もうそれは言い訳にしかならないのだろう。



僕は――


真夜中に赴いた神崎家で、予期しない来訪者に出会(くわ)した。


消息が掴めていなかった久涅と緋狭さんだった。


何故緋狭さんが、久涅を連れて神崎家に戻ってきたのかは判らない。


突然の来客に驚いたのは、僕だけではなく…向こう側もそうだった。


他にも何か気配を感じたような気もしたけれど、姿が現われなかったから、恐らく僕の気のせいだったのだろう。

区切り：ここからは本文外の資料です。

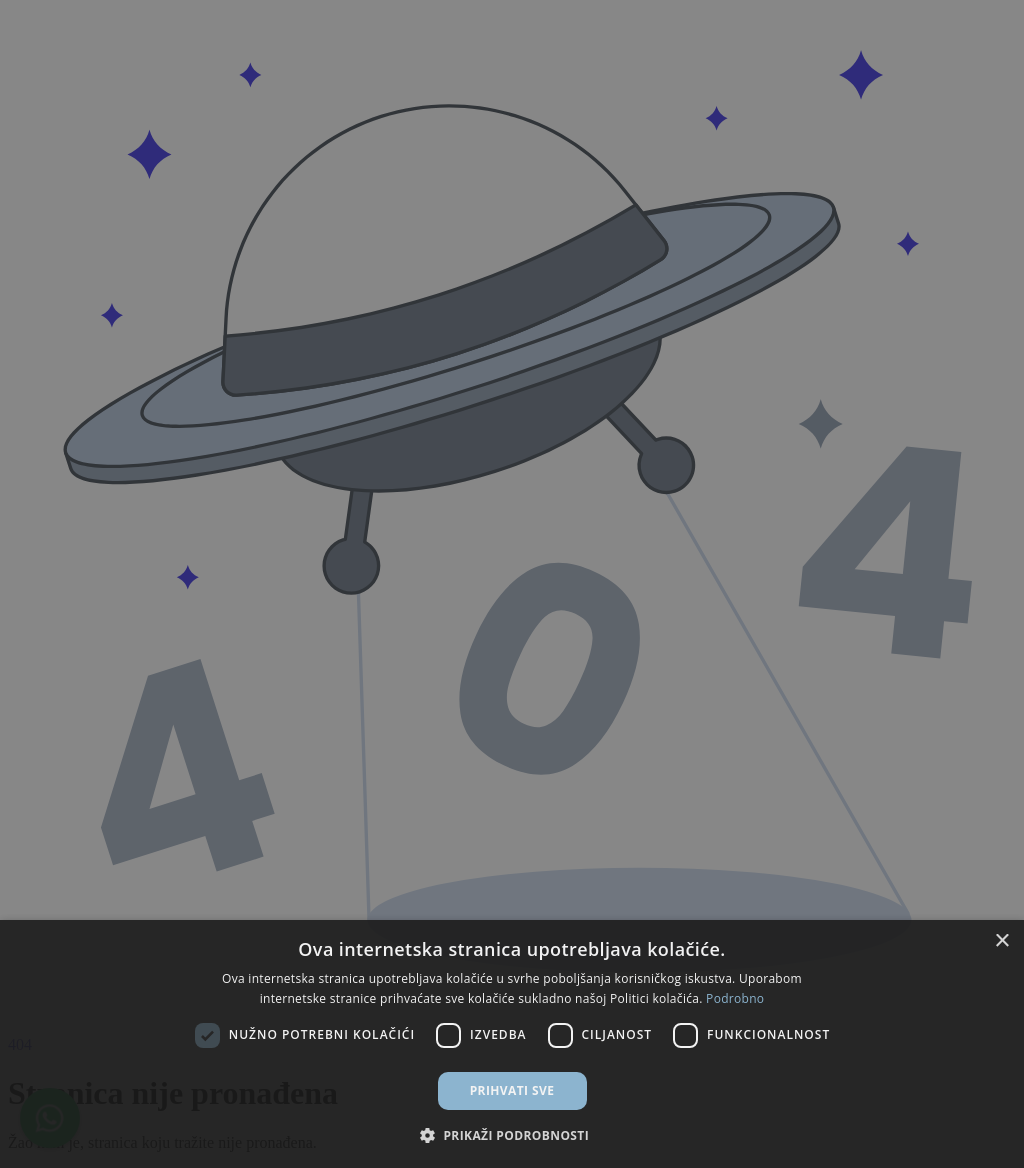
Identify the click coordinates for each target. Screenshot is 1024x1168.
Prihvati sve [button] (512, 1090)
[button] (512, 1134)
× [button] (1001, 941)
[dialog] (512, 584)
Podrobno (735, 998)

他に忍んだ気配があるのなら、緋狭さんなら気付くはずだから。


緋狭さんが連れた男は、櫂そっくりで。


――坊の兄…久涅様だ。お前も知っているだろう。


僕が…"次期当主"という肩書きを奪った相手。


運命とは何て皮肉。


巡り巡って、また僕は彼と相対するというのか。


共に――


次期当主を剥奪された同士として。



久涅は、僕の薄らいだ記憶の中にある姿より、一層荒んだような風体をしていた。


元よりその残虐性に、いい噂は訊いていなかった彼だけれど、その澱みきった濁った目に…僕はぞくりとした何か冷たいものを感じた。


僕の身体が、無意識に警戒に強張る程に。


案の上、とんでもないことを言い出して。



――此処で遭ったのは丁度良かった。玲。櫂を裏切り、俺の配下となれ。そして東京全土の全ての情報機構を掌握しろ。お前が仕事をする限り、悪いようにはしない。


そして、櫂と似た不敵な笑いを浮かべて言ったんだ。


櫂の次期当主という肩書きは、既に剥奪されているのだと。


既に久涅が次期当主なのだと。


ありえないと、笑って吐き捨てた僕だったけれど、緋狭さんは真面目な顔をしたまま否定しなかった。


――嘘、ですよね、緋狭さん!!?


緋狭さんは、言った。


それは事実だと。


――たった今…紫堂当主は坊の肩書きを剥奪し、久涅様を次期当主に任命された。


"久涅様"



――櫂を裏切り、俺の元につけ。